Four answers to four questions that always come up once the basic flow clicks. Keep this lesson bookmarked — you'll come back to it.
Three rules, in order of importance:
1. Never commit secrets to the repo. Put every API key, token, password in a .env file at the project root. Add .env to your .gitignore on day one. Your code reads from process.env.OPENAI_KEY instead of having the key hardcoded.
2. Tell your deploy platform the secrets, not your repo. Both Cloudflare Pages and Coolify have a UI section called Environment Variables. You paste the key value in there once. The platform makes it available to your code at runtime as process.env.OPENAI_KEY — same as on your Mac.
3. If you ever accidentally commit a secret, rotate it immediately. Don't just delete the commit — by the time you notice, scrapers may have grabbed it. Generate a new key in the service's dashboard, update your .env + the platform's env var, invalidate the old one. The leaked one in git history is dead anyway.
On a private repo, a leaked secret is a smaller blast radius — only collaborators saw it. On a public repo, bots scan GitHub for new commits with sk-... patterns within seconds. If you go public, double-check every commit. git diff --staged before git commit is your friend.
Yes — and you already know how, because you do this for Coolify, Portainer, and NocoDB already. The same pattern works for Cloudflare Pages.
The setup: in your Cloudflare dashboard → Zero Trust → Access → Applications → add a new self-hosted application targeting your Pages URL (e.g. card-tracker.lovebuiltautomations.com). Add a policy like "only allow emails ending in @drawingboardbooksllc.com" or "only this list of GitHub users" or "only valid service tokens." Save.
Visitors hitting the URL now get the Cloudflare Access login screen first. After they auth, they get to your site. Site owners (you) don't change anything in the deployed code — Access sits in front transparently.
Personal dashboards (only you log in). Family-shared tools (you + Josh + a small allowlist). Pre-launch staging sites (auth-gate the dev URL, public-launch the prod URL). All free under your existing Cloudflare plan.
You want lovebuiltautomations.com/games/duck-hunt rather than duck-hunt.lovebuiltautomations.com. Both work; path-based is the cleaner mental model for a portal-style site. Three ways to do it:
Option A — All in one repo, one Pages project. Easiest. The repo contains /games/duck-hunt/index.html, /games/pepper-popper/index.html, etc. Pages serves the whole directory tree. Routes Just Work because they match the folder structure.
Option B — Cloudflare Pages _redirects file. Use this when each game lives in its own repo + Pages project. Put a _redirects file at the root of your "portal" Pages project mapping paths to the standalone Pages URLs:
The 200 at the end is "rewrite, not redirect" — visitor URL stays as lovebuiltautomations.com/games/duck-hunt, but the content comes from the sub-Pages.

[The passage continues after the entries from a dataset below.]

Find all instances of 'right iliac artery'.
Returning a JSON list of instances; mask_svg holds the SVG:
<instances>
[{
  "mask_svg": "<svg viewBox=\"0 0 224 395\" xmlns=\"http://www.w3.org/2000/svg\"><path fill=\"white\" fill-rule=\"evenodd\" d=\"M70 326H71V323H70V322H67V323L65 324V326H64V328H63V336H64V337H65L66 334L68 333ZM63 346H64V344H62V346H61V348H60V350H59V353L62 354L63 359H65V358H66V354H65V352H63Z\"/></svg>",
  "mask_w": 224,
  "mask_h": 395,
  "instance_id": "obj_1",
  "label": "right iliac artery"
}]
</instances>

Option C — Coolify reverse proxy. When the portal is a Coolify-hosted app (because it has a Node server), you can configure the proxy to route specific paths to upstream services. More flexible than _redirects, more setup. Worth it when you mix static + dynamic + multiple servers.
Start with Option A (monorepo). It matches how playground already lives, and you don't need a redirect layer at all — the folder structure IS the URL structure. Reach for B or C only when you have a real need to split.

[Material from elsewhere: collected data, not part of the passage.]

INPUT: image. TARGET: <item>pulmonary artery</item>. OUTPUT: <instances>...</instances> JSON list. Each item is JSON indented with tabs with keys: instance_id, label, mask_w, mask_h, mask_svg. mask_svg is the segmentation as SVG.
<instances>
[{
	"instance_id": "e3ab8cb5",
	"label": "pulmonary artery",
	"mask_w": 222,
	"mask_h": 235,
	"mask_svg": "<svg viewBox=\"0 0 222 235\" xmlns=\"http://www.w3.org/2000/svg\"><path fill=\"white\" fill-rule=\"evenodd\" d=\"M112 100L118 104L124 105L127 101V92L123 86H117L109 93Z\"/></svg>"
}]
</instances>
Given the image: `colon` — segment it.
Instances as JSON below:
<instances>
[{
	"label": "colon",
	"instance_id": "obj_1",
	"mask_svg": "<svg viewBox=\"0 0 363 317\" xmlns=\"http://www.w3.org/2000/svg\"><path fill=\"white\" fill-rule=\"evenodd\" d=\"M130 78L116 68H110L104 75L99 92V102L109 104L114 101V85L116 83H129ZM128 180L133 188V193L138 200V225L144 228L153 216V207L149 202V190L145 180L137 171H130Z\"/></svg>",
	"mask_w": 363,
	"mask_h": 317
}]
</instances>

Both run on Cloudflare's edge network. The shorthand:
Pages = static site hosting + lightweight functions. You point Pages at a GitHub repo with HTML / CSS / JS / image files. It serves them globally. If you need a tiny bit of dynamic behavior (a contact form handler, an auth callback, a webhook receiver), you drop a JS file in a /functions/ folder. Each function runs server-side at the edge when its URL is hit. Maximum 10ms CPU per request on the free tier.
Workers = pure edge compute, no static files. A Worker is a JS file that responds to every HTTP request. No HTML/CSS in the source — the Worker generates the entire response programmatically. Used for: API proxies, custom auth layers, edge-rendered apps, image transformations, geo-aware routing.

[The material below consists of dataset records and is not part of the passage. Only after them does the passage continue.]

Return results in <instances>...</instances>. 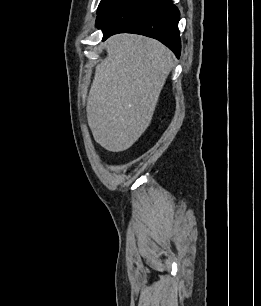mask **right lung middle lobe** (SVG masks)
Listing matches in <instances>:
<instances>
[{
	"instance_id": "obj_1",
	"label": "right lung middle lobe",
	"mask_w": 261,
	"mask_h": 306,
	"mask_svg": "<svg viewBox=\"0 0 261 306\" xmlns=\"http://www.w3.org/2000/svg\"><path fill=\"white\" fill-rule=\"evenodd\" d=\"M112 0H101L98 6L97 13H99L111 2Z\"/></svg>"
}]
</instances>
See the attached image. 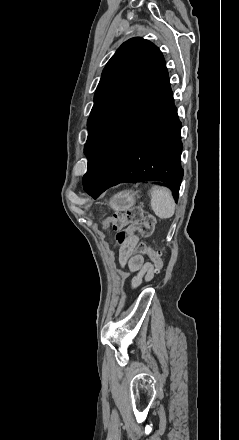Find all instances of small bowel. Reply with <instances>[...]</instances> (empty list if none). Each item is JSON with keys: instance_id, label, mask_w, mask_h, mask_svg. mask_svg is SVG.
I'll return each mask as SVG.
<instances>
[{"instance_id": "obj_1", "label": "small bowel", "mask_w": 239, "mask_h": 440, "mask_svg": "<svg viewBox=\"0 0 239 440\" xmlns=\"http://www.w3.org/2000/svg\"><path fill=\"white\" fill-rule=\"evenodd\" d=\"M138 243V237L133 236L125 243L116 242L115 247L119 248L118 261L121 266L127 265L129 270L134 274L132 286L135 288L142 281L150 280L154 275L153 265L145 263L141 255H136L134 250Z\"/></svg>"}]
</instances>
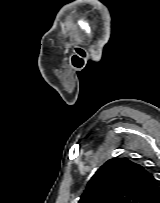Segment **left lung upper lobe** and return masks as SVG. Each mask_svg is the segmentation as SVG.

If you're publishing files visitors load in a browser → Pages. If you're writing code that responds to HTTP requests programmatically → Workers. If you need both (a static site WITH some dynamic endpoints), you stay in Pages and use Pages Functions — same Worker runtime under the hood, but co-located with your static files.
For your playground today: Pages-or-Coolify is the right framing. You don't need raw Workers yet. When you do (e.g., "I want a custom edge function that aggregates data from three APIs and serves the result"), Pages Functions are your gateway drug — same skill, lower stakes.
Seven lessons. Git, deploy targets, architecture, environments, versioning, the actual hands-on flow, and the four follow-up questions. You can now have any deployment conversation with anyone and follow it — and ship your first thing when you're ready.